Giovanni : Moi-même. C’est ingénieux, n’est-ce pas ?
Waluigi : C’est de la folie. Tu veux dire que si je bois ce truc, je serais immortel ?
Giovanni : Oui. C’est un complexe scientifique, veillant à stopper tout système de détérioration naturelle du corps de celui qui le boit. Il fige ton système d’évolution et de croissance, tout en maintenant en vie l’immunité de base. Le problème, c’est que ton corps travaille encore. Seule la vieillesse est impossible. Si tu es assassiné, si tu as un accident, ou je ne sais quelle œuvre du destin, tu connais tout de même la mort.
Waluigi : Wah, c’est exceptionnel. Comment as-tu trouvé ça ?
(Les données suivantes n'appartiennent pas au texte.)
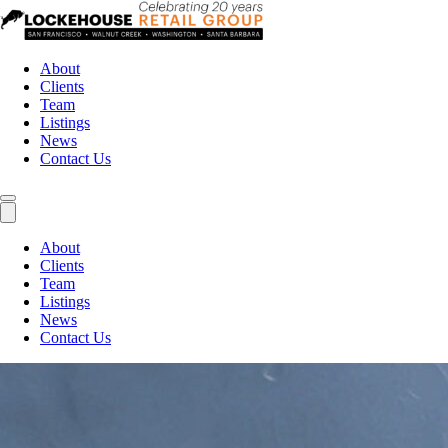
About
Clients
Team
Listings
News
Contact Us
About
Clients
Team
Listings
News
Contact Us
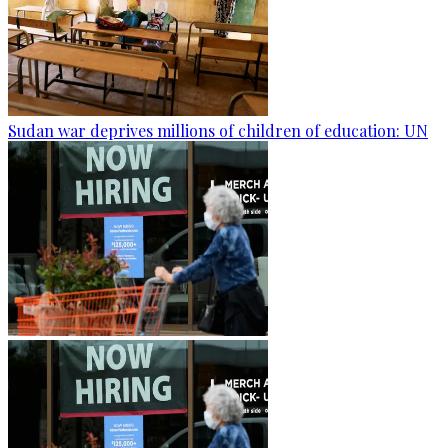
Sudan war deprives millions of children of education: UN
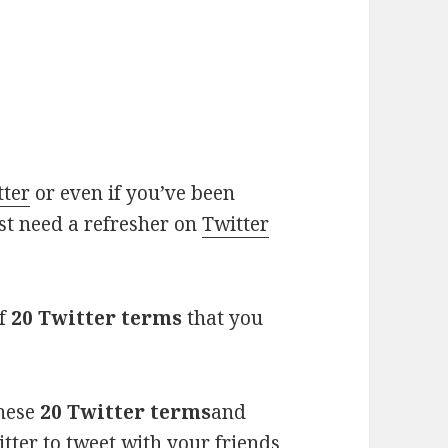
tter
or even if you’ve been
ust need a refresher on
Twitter
of
20 Twitter terms
that you
these
20 Twitter terms
and
ter to tweet with your friends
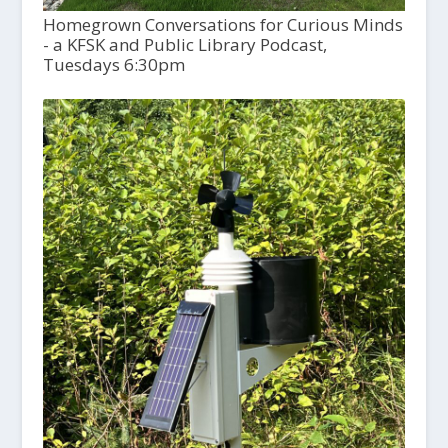
Homegrown Conversations for Curious Minds
- a KFSK and Public Library Podcast,
Tuesdays 6:30pm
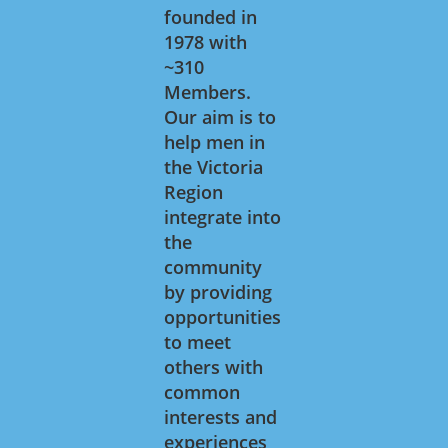
founded in
1978 with
~310
Members.
Our aim is to
help men in
the Victoria
Region
integrate into
the
community
by providing
opportunities
to meet
others with
common
interests and
experiences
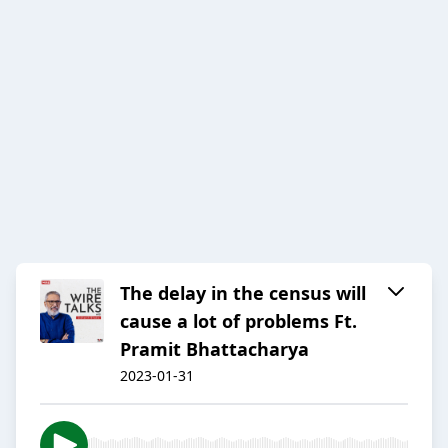
The delay in the census will
cause a lot of problems Ft.
Pramit Bhattacharya
2023-01-31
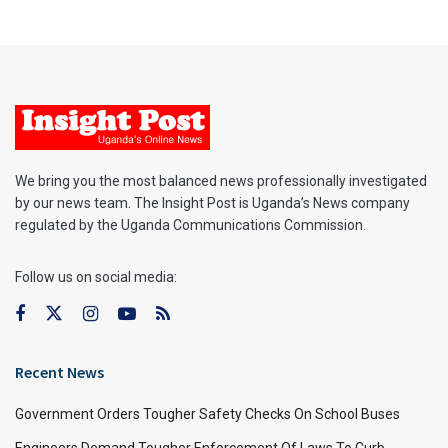
We bring you the most balanced news professionally investigated
by our news team. The Insight Post is Uganda’s News company
regulated by the Uganda Communications Commission.
Follow us on social media:
Recent News
Government Orders Tougher Safety Checks On School Buses
Engineers Demand Tougher Enforcement Of Laws To Curb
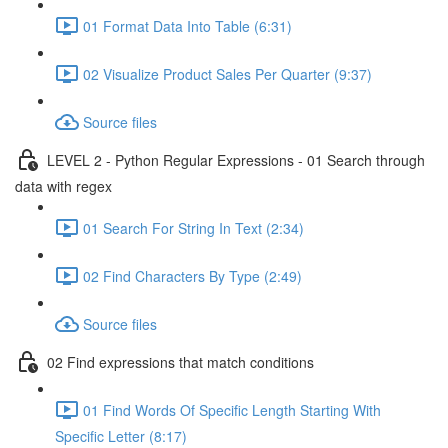
01 Format Data Into Table (6:31)
02 Visualize Product Sales Per Quarter (9:37)
Source files
LEVEL 2 - Python Regular Expressions - 01 Search through
data with regex
01 Search For String In Text (2:34)
02 Find Characters By Type (2:49)
Source files
02 Find expressions that match conditions
01 Find Words Of Specific Length Starting With
Specific Letter (8:17)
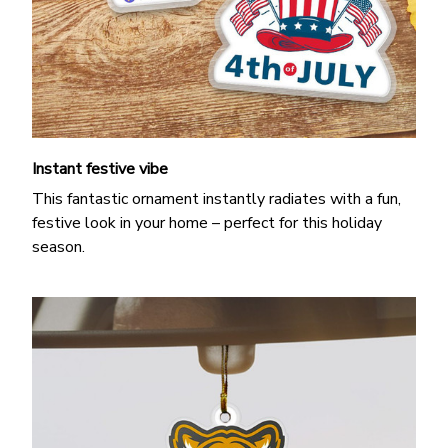
Instant festive vibe
This fantastic ornament instantly radiates with a fun,
festive look in your home – perfect for this holiday
season.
Giovanni : J’ai passé dix ans enfermé dans un laboratoire, en disséquant le corps de ma mère. Je l’ai assassinée pendant qu’elle dormait. Il fallait bien que cette femme serve à quelque chose.
Waluigi : Tu ... tu as tué ta mère ?
Giovanni : Nous devons tous tuer pour arriver à quelque chose. J’ai écrit un parchemin à ce sujet, « Meurtres et secrets ». Il décrit les pulsions meurtrières de l’homme, et l’hypocrisie dont il doit faire preuve pour les cacher. Mon test humain se compose de différentes parties, chacune bien distincte. Le « meurtre » fait partie de l’une des caractéristiques testées. Pour la tester encore plus profondément, j’ai créé ceci.
Waluigi : C’est un liquide ?
Giovanni : Oui. Mais il contient un virus. Ce virus attaque l’une des parties fondamentales du cerveau, partie qui donne à l’être humain une certaine conscience, et qui empêche la plupart de la population de tuer tout ce qui bouge. C’est une sorte d’ « excitant ». Mais il ne faut pas boire le liquide. Ce liquide se verse sur le sol, et le virus traîne dans l’air. Etant faible, il est très difficile de l’attraper. Un homme a une chance sur dix-huit millions d’en être la victime. Dans l’espace temporel, cela nous donne cent ans entre chaque contamination.
Waluigi : C’est un truc de fou.
Giovanni : Comme tu le dis.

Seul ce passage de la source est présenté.